Christian County officials said there's just no history to study to know how many are coming to the Great American Solar Eclipse. They said the preparations underway are based on the best predictions they can get. It's not just emergency crews getting ready.
At Crofton Bestway, you know you'll always find the row of fried pies at the front. That's where Melody Overton greets you at the register.
"I say 'honey' and 'darling' a whole lot," she laughed before ringing up another customer. "It's just the way we talk."
Even in a place where everything is pretty familiar, Overton has no idea what next week will bring.
"We are stocking double milk, bread and eggs," she said. "We're fixing to prepare like it's a snowstorm coming or an ice storm."
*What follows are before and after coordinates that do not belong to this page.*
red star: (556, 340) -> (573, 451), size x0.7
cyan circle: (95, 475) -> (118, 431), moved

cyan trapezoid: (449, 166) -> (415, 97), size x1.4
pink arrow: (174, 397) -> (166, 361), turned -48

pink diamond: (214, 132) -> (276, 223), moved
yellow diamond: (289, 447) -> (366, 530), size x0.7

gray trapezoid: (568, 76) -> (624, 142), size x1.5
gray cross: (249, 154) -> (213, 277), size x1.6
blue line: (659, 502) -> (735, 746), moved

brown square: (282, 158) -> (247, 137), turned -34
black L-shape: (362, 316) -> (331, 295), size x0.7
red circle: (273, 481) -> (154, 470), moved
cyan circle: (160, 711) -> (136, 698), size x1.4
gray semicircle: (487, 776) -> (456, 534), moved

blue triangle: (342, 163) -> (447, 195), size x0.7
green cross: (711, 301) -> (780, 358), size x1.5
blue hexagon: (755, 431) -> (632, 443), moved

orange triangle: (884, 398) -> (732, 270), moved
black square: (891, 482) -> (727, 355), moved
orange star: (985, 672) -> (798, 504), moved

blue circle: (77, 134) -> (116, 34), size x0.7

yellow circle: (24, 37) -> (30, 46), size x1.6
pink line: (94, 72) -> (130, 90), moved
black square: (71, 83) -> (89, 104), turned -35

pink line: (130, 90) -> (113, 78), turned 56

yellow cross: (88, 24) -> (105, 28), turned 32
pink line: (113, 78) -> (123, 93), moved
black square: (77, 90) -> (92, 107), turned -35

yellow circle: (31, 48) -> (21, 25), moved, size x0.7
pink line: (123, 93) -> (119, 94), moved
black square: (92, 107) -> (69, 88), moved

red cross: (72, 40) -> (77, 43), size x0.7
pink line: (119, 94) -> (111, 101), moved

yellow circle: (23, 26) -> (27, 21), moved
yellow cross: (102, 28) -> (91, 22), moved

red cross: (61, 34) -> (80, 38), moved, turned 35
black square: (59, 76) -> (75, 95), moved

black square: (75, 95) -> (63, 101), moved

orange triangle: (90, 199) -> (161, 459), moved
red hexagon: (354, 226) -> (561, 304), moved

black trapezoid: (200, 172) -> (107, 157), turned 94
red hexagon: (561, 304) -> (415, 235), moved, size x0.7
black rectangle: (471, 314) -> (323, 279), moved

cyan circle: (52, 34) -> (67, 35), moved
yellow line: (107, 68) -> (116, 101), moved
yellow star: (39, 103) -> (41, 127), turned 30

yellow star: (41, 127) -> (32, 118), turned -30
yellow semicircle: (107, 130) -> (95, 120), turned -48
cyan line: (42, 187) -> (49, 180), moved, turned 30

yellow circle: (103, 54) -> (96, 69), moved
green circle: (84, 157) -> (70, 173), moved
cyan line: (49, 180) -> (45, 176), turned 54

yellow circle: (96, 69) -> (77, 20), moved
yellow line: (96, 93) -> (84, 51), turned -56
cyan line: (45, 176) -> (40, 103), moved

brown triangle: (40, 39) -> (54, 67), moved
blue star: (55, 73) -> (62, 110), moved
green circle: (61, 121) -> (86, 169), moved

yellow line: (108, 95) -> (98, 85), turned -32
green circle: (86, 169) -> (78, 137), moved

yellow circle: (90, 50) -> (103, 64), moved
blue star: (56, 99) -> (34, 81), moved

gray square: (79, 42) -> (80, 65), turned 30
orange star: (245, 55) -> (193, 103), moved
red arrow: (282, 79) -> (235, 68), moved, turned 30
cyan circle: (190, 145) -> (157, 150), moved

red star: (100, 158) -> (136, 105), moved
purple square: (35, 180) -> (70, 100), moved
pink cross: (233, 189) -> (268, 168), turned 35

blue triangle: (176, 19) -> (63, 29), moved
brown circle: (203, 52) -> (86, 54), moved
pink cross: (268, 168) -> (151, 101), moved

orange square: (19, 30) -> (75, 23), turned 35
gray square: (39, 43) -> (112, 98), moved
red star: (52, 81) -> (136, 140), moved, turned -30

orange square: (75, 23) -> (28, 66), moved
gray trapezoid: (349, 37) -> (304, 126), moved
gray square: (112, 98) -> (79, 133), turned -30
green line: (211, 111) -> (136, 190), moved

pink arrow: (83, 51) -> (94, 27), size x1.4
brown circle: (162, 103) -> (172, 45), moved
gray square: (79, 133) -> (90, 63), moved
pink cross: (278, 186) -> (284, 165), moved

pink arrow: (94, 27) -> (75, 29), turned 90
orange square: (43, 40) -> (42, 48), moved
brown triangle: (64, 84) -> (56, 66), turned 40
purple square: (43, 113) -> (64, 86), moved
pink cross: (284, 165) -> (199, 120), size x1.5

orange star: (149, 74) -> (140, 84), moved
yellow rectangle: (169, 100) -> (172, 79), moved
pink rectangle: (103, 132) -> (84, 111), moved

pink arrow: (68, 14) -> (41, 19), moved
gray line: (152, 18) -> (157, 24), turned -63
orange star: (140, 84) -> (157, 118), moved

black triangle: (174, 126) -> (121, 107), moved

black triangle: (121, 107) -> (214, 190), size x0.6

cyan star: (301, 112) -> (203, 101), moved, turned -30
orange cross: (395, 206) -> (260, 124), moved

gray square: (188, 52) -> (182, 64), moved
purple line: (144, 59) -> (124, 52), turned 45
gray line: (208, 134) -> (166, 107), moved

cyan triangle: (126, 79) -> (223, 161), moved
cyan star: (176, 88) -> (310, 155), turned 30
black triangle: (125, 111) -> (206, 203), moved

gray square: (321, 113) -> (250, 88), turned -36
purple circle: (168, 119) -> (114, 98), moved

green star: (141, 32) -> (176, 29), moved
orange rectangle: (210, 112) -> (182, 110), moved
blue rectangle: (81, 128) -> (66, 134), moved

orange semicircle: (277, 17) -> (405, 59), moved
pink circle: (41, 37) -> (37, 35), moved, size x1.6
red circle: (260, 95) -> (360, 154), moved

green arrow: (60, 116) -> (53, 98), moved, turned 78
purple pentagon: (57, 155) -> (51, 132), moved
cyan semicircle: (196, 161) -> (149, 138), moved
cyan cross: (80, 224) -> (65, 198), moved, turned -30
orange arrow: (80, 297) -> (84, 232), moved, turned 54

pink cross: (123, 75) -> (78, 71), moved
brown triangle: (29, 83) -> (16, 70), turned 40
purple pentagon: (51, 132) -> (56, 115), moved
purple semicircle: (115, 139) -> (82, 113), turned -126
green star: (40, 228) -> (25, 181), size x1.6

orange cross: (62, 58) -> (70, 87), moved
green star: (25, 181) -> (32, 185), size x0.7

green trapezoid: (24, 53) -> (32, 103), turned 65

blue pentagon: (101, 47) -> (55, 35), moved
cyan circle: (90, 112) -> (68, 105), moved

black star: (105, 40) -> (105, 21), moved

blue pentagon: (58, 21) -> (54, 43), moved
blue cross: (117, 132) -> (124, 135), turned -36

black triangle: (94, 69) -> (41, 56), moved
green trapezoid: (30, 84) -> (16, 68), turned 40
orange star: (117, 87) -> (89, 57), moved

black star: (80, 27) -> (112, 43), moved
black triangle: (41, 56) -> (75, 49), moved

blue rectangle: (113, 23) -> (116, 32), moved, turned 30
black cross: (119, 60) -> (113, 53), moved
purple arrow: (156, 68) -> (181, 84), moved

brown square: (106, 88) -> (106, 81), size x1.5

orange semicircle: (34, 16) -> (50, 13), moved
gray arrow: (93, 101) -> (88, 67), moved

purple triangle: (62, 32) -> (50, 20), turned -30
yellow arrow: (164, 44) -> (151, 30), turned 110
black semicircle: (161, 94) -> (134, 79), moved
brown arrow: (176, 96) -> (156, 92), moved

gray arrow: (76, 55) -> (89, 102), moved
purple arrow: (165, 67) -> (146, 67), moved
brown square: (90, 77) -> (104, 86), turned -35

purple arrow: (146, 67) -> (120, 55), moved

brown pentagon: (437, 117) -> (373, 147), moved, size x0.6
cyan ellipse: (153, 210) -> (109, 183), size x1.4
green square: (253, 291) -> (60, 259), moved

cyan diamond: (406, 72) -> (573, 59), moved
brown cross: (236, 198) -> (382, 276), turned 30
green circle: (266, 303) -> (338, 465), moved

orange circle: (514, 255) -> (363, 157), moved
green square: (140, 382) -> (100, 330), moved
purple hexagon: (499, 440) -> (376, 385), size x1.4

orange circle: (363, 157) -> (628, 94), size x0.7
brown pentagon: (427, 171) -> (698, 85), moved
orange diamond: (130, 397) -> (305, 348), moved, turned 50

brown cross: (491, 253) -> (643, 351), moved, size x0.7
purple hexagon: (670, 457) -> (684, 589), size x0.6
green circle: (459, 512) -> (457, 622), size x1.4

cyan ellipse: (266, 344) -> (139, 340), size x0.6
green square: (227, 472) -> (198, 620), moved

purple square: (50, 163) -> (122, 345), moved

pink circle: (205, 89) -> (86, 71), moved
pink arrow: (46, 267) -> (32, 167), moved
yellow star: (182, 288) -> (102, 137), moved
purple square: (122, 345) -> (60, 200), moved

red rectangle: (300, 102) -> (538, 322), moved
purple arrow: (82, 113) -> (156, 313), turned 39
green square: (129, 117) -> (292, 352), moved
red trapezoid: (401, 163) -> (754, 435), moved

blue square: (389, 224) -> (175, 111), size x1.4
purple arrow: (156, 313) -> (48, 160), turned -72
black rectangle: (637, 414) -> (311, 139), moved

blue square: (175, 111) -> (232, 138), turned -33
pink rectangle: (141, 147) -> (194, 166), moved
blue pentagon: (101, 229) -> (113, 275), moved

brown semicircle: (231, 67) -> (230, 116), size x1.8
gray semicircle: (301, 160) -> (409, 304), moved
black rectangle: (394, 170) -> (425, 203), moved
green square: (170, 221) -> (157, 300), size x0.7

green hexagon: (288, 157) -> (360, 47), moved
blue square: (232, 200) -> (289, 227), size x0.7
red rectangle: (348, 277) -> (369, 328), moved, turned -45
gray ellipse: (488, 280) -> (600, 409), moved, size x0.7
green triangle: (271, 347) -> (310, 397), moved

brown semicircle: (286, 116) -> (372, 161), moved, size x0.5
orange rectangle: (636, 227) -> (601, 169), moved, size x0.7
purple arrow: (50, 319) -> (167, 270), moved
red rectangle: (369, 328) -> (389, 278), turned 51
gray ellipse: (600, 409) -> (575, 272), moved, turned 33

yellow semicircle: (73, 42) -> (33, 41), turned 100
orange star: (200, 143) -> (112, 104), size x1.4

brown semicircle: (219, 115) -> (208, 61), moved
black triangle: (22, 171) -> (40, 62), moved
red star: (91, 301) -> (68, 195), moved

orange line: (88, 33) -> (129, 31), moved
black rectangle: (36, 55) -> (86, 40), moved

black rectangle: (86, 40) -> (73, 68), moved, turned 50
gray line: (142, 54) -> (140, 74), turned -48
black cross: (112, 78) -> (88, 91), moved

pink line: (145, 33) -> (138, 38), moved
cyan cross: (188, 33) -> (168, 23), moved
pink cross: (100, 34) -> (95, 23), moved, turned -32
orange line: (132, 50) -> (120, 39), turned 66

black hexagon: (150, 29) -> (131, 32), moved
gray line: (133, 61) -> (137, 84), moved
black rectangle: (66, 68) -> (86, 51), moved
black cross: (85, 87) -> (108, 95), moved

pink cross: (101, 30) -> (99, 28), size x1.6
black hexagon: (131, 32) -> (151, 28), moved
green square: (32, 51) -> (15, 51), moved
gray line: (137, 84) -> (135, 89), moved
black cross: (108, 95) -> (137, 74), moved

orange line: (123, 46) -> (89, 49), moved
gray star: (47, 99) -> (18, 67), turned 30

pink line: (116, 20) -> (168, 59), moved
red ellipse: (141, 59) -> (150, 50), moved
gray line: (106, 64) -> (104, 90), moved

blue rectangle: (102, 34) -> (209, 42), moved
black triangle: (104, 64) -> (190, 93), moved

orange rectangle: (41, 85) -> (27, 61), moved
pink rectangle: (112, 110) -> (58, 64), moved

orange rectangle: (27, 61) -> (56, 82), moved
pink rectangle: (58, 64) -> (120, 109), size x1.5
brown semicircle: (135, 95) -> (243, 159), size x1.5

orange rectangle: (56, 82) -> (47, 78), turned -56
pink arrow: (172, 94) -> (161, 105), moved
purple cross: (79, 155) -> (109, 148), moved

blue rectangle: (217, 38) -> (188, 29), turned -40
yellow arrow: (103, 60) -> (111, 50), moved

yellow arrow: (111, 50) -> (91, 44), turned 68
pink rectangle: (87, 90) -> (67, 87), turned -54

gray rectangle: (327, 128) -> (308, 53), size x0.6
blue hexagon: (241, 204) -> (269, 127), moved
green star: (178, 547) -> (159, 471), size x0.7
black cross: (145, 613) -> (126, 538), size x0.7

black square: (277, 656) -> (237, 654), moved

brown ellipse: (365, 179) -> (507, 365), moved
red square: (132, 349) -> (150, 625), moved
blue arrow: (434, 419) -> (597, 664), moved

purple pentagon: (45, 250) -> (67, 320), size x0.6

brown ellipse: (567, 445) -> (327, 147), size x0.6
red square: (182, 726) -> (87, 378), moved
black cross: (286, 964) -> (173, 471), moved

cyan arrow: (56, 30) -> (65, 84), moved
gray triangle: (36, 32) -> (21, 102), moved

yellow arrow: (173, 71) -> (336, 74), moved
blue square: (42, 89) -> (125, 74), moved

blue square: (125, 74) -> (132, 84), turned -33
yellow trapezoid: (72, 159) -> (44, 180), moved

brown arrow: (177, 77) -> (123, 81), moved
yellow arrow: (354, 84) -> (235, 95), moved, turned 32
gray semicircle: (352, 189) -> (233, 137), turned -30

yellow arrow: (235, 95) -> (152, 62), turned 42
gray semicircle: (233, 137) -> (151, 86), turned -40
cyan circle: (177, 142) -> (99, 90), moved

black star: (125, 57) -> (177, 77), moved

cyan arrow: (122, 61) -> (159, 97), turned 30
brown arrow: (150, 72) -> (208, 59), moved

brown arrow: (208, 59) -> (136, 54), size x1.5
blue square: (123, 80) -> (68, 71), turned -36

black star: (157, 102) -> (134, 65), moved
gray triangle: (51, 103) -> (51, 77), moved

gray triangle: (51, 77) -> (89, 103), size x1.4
The Kentucky Transportation Cabinet is telling Christian County to stock up on food and gas this week.
"Even in the '70s when we had the Bicentennial, there wasn't this much hoopla," Overton said.
"It's just been a massive planning effort," said Randy Graham, director of Christian County Emergency Management. "It's like a Super Bowl without a stadium. This is by far the largest event we've ever had in Christian County."
Graham said they're expecting 100,000 additional people on Monday. He believes that will be between 30,000 and 50,000 additional cars on the county's roads.
"If there's going to be as many people in Christian County as they're claiming they're going to be, you're not going to be able to drive down the road," Overton said.
Graham said 21 events have been planned throughout the county in an attempt to space out the crowds. He said travelers should bring water if they get stuck in traffic and additional ambulances and strike teams will be ready to go.
"If we start having an influx of heat-related illness, then we have additional assets to bring in," he said.
"Come early, stay put," Graham continued, noting many camping areas are filling up. "We think a lot of people will be trying to leave pretty quickly after the event is over, so that information for staying late is key."
"Restaurants, motels, everything's going to be cram-packed," Overton said. "It's quite an economic boom for the area."
Ready to come in early Monday, Overton said she's glad to spend the eclipse in a place where she won't have to get on the road for supplies.
"As long as it's on our shelves, we got it," she laughed.